Suddenly You may have the male prostitute angle (although this is a case of mistaken identity actually) as a hook to reel readers in, but this is not something by Robin Schone, and this is definitely not “The Most Sensual Romance Of The Year” that Avon shamelessly touts this book as on the cover. While inviting mild comparisons with Dreaming of You thanks to the authoress heroine and an untitled businessman hero of ill-repute, this one is actually a very predictable romance. It lacks emotional impact because it is so familiar.

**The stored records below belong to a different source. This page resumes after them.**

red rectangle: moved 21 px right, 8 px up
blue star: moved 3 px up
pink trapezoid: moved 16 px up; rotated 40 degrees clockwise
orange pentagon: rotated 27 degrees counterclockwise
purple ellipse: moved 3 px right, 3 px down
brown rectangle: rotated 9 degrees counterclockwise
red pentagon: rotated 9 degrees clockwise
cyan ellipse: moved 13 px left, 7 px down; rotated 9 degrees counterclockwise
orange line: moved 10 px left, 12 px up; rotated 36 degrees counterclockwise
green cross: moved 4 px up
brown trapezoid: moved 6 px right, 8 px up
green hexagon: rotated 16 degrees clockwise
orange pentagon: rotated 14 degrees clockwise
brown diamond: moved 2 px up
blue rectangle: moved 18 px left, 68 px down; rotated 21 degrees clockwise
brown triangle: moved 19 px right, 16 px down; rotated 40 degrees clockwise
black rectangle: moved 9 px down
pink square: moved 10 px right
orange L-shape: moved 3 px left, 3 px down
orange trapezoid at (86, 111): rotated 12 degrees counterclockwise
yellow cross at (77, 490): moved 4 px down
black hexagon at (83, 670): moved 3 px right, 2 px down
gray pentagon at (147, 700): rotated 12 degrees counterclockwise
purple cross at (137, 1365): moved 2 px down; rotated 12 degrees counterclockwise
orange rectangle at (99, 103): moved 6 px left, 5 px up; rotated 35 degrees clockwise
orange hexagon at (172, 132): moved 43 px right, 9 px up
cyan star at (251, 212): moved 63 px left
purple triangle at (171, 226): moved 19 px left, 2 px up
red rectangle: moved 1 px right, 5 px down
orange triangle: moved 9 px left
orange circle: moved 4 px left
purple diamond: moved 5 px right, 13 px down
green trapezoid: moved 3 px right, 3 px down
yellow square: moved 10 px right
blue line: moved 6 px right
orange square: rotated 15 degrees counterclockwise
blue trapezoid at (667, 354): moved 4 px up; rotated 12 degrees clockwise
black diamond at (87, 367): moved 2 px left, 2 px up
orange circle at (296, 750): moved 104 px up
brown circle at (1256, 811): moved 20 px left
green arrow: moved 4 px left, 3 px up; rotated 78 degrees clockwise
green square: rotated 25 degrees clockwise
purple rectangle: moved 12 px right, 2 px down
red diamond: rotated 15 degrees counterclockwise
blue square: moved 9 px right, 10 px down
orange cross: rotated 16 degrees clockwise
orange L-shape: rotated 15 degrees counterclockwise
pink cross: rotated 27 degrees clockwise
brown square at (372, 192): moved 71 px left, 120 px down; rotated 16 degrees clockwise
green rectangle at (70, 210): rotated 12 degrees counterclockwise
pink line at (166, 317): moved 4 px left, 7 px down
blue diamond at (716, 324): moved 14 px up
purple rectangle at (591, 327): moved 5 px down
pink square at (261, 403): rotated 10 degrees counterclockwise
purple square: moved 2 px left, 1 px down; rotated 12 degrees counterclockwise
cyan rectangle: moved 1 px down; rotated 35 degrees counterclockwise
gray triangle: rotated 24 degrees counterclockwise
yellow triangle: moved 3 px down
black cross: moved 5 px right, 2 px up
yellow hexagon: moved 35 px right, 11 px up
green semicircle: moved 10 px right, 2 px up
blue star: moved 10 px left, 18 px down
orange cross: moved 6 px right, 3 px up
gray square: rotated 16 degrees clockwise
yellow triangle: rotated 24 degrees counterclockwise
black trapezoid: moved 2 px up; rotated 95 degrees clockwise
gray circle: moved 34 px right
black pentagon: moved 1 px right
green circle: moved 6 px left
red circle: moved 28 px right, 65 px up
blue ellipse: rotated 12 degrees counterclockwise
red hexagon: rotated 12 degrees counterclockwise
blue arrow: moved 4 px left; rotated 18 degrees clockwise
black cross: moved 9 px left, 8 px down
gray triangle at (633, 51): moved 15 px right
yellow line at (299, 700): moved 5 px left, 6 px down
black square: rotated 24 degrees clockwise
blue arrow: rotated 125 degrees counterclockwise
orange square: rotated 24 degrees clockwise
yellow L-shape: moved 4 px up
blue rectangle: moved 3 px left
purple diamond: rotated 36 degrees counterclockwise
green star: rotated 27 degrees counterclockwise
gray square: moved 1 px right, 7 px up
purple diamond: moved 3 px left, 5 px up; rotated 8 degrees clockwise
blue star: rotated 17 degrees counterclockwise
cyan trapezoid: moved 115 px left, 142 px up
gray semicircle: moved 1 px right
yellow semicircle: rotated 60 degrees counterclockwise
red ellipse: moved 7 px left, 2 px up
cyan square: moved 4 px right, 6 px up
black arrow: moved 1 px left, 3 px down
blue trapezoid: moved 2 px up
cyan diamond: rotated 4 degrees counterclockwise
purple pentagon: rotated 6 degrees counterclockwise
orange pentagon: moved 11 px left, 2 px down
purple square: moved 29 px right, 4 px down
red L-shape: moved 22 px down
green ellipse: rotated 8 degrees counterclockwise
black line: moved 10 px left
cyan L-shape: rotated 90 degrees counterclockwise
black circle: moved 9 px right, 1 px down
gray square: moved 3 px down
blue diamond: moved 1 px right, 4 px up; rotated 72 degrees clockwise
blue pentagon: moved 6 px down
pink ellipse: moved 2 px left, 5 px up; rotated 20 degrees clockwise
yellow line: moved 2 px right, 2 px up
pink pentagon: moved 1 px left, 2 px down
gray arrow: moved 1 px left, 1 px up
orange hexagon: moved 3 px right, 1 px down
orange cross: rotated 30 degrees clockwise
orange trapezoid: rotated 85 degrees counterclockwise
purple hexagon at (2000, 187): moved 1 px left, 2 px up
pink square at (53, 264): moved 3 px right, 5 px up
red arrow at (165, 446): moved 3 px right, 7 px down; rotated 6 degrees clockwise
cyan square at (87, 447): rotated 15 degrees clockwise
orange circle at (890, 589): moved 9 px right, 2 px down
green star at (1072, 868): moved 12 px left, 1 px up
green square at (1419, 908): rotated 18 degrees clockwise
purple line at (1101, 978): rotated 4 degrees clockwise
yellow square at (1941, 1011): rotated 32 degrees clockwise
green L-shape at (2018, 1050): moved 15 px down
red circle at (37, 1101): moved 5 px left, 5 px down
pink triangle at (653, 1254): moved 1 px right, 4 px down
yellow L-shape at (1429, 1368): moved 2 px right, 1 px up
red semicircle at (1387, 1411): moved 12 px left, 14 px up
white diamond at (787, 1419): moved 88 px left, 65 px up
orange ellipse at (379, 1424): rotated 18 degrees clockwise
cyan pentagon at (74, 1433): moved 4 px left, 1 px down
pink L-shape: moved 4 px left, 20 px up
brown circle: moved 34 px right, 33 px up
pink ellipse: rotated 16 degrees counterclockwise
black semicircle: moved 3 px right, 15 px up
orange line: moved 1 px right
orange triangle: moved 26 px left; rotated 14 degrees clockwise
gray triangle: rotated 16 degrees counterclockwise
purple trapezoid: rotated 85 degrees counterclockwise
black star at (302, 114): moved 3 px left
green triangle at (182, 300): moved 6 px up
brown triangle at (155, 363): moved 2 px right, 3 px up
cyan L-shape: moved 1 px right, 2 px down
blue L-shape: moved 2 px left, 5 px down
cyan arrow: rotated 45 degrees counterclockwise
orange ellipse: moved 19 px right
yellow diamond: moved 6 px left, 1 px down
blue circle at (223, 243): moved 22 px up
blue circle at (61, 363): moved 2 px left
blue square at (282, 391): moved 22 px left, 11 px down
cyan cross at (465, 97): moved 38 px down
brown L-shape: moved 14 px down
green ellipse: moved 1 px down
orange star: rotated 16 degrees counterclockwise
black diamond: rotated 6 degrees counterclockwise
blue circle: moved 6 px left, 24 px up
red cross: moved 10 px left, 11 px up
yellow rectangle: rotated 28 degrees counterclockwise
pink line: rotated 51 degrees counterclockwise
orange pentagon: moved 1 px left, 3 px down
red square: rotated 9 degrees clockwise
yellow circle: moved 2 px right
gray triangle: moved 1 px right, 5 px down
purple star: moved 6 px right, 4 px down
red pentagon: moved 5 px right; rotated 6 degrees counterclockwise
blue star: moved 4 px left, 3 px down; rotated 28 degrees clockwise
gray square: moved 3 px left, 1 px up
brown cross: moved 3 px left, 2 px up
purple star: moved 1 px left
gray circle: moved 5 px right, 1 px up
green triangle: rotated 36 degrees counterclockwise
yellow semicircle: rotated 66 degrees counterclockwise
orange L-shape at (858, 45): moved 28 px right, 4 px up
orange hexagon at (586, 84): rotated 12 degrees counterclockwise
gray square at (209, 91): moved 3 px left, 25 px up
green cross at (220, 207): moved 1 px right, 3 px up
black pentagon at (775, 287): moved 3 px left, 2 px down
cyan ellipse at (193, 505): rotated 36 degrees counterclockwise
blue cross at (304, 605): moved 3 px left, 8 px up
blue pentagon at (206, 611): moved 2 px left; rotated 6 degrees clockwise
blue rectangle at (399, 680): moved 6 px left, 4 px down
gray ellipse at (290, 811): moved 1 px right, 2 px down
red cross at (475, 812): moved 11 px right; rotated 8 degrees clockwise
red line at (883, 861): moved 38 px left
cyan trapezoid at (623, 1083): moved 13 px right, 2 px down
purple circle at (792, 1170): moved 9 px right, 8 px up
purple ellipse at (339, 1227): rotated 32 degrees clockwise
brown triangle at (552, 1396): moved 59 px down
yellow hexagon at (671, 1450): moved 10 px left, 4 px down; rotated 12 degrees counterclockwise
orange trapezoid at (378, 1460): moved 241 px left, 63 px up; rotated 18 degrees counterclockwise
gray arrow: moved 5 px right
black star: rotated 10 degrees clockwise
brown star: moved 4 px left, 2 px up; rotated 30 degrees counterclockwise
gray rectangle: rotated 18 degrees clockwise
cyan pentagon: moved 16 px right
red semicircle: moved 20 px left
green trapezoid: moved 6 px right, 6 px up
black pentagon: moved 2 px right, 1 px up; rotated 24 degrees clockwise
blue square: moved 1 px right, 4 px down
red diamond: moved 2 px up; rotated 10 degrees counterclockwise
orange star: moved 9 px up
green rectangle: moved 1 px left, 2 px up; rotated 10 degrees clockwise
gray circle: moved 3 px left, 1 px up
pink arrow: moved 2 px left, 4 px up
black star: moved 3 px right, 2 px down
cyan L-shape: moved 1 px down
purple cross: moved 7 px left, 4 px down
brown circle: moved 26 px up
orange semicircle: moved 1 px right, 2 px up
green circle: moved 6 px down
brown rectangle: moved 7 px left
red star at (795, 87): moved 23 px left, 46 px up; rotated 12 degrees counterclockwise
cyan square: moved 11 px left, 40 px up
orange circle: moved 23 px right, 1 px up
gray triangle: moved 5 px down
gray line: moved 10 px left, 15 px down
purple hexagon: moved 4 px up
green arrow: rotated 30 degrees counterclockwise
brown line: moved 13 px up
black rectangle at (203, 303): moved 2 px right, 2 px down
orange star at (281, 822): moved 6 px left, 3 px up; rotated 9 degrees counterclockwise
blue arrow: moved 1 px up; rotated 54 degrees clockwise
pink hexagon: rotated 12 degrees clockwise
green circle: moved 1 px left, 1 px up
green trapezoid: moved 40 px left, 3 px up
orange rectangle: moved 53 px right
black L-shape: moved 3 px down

I mean, Mandy and Jack soon embark on an affair. And we soon learn how lousy and unreliable the withdrawal method is. And of course, Jack has a heart of stone, and Mandy wants to marry for love. She even lets herself be courted by a forgiving Other Man who will overlook the parentage of Baby Devlin, but we all know what happens to Other Men in romance novels. They either turn out evil or they stand aside as the heroine, after using them for shoulders to cry on, tosses them aside like soiled tissue paper to run to the more virile bad boy hero. I won’t say which is the fate of poor Charles Hartley (is it me or every Other Man is named Charles?) in this novel, but either option doesn’t send fireworks of excitement rocketing across the sky. It’s all so boring.
And I get very irritated with Mandy. Poor Jack has to practically plot and hammer away as if he’s robbing Fort Knox just to get a kiss. Mandy’s favorite words are “I can’t!” and “No!”. Protest, protest, kiss kiss, regrets regrets, sex sex, brink of emotional breakdown. It’s the Nicole Jordan heroine syndrome all over again: a heroine who is so cluelessly asexual that she probably wouldn’t know an orgasm even if she’s hit with it in multiple tsunamis. And she keeps downplaying her self-worth in a frequency that makes me grit my teeth.
But Jack, now that is one sexy guy. His stubborn refusal to love is okay too, because he lied about his age to Mandy – he can plead stupidity because of his age. He says he’s 31. He’s not. He’s not exactly jailbait either, don’t worry, but let’s just say he still has some time to go before he hits 31. But emotionally, he’s much more an adult than Mandy, his recalcitrance notwithstanding. This is a man who knows what he wants, not like Mandy who floats around, lost and acting like a typical Regency bluestocking with a twisted codex of honor and virtue that makes her happily sacrifice her happiness to appease her perverse sense of martyrdom. Besides, he may be built like a jock and looks like a criminal, but he’s a geek and bookworm at heart. He even has a palace of books. Bookworms are sexy, and Jack Devlin makes sexy an understatement. It’s a pity that he’s stuck in a story where the story doesn’t even care to develop the heroine fully.
Suddenly You is essentially a “Pamper That Bluestocking Twit” story. It has some charming quirks, in its emphasis on books and literacy as sexy, and it has a pretty good hero. It’s not exactly a complete loss.